Дневник 1931-1934 гг. Рассказы (Нин) - страница 101

И доктор Альенди видит это, понимает, что есть одна Анаис, живущая интересами домашней жизни в Лувесьенне, исправно несущая свои обязанности, преклоняющаяся перед матерью, перед братом, перед своим прошлым. И есть другая Анаис — завсегдатай кафе, живущая жизнью искусства, не знающая времени, не бегущая прочь от отца, для которой ценности искусства превыше всех других. Потому что писательство для меня — всеохватность безгранично расширяющегося мира.


Может быть, я люблю мать, а отца не люблю.

Они увидели друг друга в первый раз в музыкальном магазине в Гаване, на Кубе. Отец прибыл туда из Барселоны, спасаясь от военной службы. Владелец магазина позволял ему заниматься на фортепьяно в задней комнате. Отец был тогда девятнадцатилетним юношей, темноволосым, голубоглазым, со смуглой чистой кожей, коротким прямым носом, ослепительными зубами и прекрасными манерами.

Моя мать была светской девушкой. Ее отец занимал пост генерального консула Дании в Гаване. Мать считалась когда-то одной из самых блестящих невест Нового Орлеана и происходила из хорошей французской семьи. В Гаване они жили на Малеконе, широком проспекте, идущем вдоль моря. В двадцать семь лет мать все еще не была замужем. Она растила трех своих сестер и троих братьев, после того как ее матушка сбежала из дому. Она носила англизированное имя Роуз, но все называли ее Роза, на испанский манер. У нее был чудесный голос, и она училась вокалу. В ее сундуках я еще видела платья, которые она носила в молодости: все в кружевах, с длинными кружевными рукавами и стоячим воротничком с двумя тоненькими костяными пластинками, подпиравшим подбородок. Плечи в буфах, талия ужасающе узкая (девушки того времени затягивали друг на дружке корсеты до тех пор, пока не начинали задыхаться, и танцевать они могли только на пустой желудок, такая тугая была шнуровка корсета.
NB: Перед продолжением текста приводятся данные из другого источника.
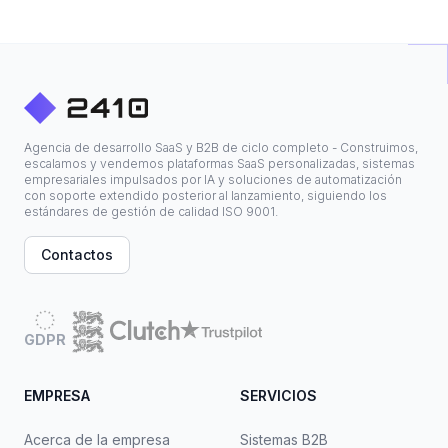
Agencia de desarrollo SaaS y B2B de ciclo completo - Construimos,
escalamos y vendemos plataformas SaaS personalizadas, sistemas
empresariales impulsados por IA y soluciones de automatización
con soporte extendido posterior al lanzamiento, siguiendo los
estándares de gestión de calidad ISO 9001.
Contactos
GDPR
EMPRESA
SERVICIOS
Acerca de la empresa
Sistemas B2B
Немудрено, что в те времена так часто падали в обморок). На улице мать появлялась с белым кружевным зонтиком. У нее была несколько полноватая фигура и живой темперамент; она была энергичной и неунывающей. В свои двадцать семь лет она еще ни разу не влюблялась, к ней безуспешно сватались богатые и титулованные мужчины, дипломаты и военные.

Делая вместе с сестрой покупки в музыкальном магазине, она услышала звуки фортепьяно. Хозяин разрешил девушкам пройти в заднюю комнату. И они увидели моего отца. Он играл «Лунную сонату» Бетховена, а потом Шопена. Шопена он играл особенно проникновенно и нежно. Для матери моей это была любовь с первого взгляда, а что касается отца, я так и не могла понять. Правда, однажды он мне сказал: «Сестра Розы была покрасивее ее, но в Розе чувствовались сила, смелость, решительность, как раз то, в чем я нуждался».